◆ **What the exercise asks**: Across the entries below, how many lines include the word "Sandero"? Reply with only the number.

◆ **Extracted entries**:
++++++++
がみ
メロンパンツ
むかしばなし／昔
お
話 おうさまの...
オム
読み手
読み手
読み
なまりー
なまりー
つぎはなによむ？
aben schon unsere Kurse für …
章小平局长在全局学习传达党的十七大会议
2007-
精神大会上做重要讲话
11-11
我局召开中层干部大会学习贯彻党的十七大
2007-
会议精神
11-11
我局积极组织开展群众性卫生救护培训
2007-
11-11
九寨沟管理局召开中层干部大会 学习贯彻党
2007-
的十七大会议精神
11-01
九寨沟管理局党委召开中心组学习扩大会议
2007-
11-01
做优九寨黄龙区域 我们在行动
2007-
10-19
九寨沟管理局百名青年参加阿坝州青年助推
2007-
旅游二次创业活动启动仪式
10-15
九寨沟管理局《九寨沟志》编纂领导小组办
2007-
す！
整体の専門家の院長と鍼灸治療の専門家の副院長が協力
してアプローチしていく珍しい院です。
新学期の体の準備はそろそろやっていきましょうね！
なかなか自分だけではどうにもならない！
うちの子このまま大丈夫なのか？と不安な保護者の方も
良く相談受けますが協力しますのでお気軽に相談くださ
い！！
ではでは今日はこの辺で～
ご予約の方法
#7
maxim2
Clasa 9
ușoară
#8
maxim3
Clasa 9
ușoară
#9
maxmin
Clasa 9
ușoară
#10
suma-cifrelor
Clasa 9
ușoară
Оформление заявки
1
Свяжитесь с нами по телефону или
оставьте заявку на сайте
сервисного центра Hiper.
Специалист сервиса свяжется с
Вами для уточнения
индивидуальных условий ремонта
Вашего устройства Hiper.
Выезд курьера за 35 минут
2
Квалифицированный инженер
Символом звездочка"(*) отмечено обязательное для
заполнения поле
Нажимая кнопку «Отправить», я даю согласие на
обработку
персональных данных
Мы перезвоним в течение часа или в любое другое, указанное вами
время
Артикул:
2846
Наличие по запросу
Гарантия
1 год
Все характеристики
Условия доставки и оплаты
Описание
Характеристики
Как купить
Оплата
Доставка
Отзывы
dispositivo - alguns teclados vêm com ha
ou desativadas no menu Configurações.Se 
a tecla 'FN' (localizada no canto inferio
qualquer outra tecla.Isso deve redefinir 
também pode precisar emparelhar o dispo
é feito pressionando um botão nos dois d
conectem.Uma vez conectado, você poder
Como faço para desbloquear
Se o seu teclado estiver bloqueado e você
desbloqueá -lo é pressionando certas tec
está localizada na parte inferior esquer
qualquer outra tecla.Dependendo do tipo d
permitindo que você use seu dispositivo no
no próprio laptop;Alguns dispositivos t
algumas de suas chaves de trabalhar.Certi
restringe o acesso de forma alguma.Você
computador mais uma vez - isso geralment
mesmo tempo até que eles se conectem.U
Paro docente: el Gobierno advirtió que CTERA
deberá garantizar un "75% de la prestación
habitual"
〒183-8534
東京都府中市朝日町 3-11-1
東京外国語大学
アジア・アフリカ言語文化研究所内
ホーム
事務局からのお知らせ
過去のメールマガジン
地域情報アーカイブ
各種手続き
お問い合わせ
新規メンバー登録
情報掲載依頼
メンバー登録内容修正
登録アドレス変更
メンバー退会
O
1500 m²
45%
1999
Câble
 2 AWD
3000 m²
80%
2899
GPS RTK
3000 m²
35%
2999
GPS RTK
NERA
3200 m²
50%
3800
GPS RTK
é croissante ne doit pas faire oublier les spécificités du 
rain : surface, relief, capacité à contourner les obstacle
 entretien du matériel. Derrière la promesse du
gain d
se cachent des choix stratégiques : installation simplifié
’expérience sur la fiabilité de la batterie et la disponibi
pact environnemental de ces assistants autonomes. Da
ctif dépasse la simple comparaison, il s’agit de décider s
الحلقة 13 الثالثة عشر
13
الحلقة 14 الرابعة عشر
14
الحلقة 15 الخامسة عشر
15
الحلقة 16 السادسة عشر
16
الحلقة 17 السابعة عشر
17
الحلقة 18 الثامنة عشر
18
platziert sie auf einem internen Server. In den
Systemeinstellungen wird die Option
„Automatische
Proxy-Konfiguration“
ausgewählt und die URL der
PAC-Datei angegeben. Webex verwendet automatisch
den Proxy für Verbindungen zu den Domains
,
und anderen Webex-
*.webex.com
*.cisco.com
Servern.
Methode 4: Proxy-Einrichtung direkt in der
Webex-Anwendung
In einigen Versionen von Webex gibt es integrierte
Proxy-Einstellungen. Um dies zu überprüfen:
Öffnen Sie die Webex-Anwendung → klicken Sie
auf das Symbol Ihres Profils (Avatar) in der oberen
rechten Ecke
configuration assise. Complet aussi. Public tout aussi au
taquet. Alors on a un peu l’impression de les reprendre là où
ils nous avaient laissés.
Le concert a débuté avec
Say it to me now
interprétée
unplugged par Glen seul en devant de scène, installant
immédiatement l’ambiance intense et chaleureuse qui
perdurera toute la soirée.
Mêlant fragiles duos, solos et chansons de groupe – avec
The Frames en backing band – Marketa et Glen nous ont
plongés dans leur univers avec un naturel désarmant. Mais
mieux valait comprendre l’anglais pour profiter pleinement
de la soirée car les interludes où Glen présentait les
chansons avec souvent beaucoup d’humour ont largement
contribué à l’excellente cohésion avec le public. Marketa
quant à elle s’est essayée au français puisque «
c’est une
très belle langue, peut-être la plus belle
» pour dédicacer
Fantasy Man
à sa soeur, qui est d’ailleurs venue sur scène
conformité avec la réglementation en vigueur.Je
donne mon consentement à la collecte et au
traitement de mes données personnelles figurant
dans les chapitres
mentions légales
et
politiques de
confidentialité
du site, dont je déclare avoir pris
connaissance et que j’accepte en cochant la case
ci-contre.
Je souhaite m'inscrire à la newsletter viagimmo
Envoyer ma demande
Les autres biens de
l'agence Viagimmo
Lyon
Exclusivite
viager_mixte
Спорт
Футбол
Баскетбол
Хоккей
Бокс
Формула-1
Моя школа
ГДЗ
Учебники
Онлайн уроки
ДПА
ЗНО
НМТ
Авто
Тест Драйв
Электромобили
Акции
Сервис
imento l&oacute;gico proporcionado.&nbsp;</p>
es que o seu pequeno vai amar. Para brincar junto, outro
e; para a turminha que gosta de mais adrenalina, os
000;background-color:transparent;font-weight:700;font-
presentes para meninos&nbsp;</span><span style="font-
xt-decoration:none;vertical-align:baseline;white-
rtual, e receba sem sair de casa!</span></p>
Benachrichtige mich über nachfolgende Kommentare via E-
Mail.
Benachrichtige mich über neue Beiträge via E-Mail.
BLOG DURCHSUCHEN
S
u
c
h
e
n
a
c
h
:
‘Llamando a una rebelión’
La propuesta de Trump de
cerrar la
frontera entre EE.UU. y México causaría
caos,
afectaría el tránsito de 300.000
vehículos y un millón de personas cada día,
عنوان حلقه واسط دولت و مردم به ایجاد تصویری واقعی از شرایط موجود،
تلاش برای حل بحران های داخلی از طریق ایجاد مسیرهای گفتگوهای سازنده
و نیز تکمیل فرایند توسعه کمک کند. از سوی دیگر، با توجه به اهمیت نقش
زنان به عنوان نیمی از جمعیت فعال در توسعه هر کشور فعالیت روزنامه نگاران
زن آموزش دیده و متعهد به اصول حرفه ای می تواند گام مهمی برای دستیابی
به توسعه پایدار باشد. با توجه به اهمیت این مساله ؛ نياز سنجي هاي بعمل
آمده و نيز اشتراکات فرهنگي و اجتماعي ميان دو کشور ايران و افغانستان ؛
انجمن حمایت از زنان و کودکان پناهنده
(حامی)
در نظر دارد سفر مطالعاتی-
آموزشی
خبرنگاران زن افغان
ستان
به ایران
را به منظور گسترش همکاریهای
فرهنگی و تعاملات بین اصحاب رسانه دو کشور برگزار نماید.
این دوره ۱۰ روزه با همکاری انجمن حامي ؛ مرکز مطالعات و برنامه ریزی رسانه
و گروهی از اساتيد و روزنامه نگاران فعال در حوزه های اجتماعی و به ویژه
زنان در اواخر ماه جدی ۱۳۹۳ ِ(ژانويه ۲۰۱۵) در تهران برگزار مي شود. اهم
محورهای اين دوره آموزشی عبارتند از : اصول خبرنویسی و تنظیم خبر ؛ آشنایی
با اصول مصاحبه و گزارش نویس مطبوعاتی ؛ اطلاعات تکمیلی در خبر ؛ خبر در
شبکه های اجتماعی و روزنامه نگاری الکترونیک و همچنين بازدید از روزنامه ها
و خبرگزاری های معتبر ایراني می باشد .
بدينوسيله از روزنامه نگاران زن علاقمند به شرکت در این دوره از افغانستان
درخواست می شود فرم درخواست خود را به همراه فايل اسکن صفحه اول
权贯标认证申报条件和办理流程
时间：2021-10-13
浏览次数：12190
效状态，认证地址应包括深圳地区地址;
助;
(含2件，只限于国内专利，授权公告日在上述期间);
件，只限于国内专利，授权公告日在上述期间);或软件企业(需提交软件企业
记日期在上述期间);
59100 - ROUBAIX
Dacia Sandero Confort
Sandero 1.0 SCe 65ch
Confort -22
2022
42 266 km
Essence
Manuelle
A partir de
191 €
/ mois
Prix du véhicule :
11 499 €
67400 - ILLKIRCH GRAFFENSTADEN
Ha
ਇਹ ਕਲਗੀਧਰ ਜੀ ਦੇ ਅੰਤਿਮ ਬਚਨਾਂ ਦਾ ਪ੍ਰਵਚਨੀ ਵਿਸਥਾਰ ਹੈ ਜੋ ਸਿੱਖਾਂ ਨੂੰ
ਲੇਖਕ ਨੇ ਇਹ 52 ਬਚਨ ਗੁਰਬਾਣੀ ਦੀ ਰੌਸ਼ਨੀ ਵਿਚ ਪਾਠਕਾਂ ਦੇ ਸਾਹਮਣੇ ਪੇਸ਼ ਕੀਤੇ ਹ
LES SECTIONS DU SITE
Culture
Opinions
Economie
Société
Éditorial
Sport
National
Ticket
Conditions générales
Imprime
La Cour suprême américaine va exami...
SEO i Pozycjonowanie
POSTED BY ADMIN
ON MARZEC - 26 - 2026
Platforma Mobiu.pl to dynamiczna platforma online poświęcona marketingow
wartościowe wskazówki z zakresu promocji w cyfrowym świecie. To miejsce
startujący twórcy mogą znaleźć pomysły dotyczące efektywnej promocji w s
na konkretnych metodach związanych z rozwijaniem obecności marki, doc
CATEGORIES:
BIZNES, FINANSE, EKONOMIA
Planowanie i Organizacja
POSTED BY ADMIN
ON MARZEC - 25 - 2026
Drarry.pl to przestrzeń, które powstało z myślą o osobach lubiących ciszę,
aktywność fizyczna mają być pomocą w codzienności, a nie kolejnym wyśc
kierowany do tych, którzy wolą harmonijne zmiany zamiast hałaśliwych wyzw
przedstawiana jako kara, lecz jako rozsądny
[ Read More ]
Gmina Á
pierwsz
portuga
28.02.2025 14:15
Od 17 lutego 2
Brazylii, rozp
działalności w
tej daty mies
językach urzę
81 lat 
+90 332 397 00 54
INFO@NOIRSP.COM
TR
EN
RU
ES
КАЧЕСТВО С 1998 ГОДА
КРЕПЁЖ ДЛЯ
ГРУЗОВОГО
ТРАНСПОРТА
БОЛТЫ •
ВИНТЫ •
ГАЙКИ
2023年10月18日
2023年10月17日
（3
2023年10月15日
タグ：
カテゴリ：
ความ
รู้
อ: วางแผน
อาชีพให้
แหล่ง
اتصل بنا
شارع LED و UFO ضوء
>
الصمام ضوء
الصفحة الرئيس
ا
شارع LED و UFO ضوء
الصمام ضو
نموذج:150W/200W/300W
++++++++
◆ **Expected answer**: 2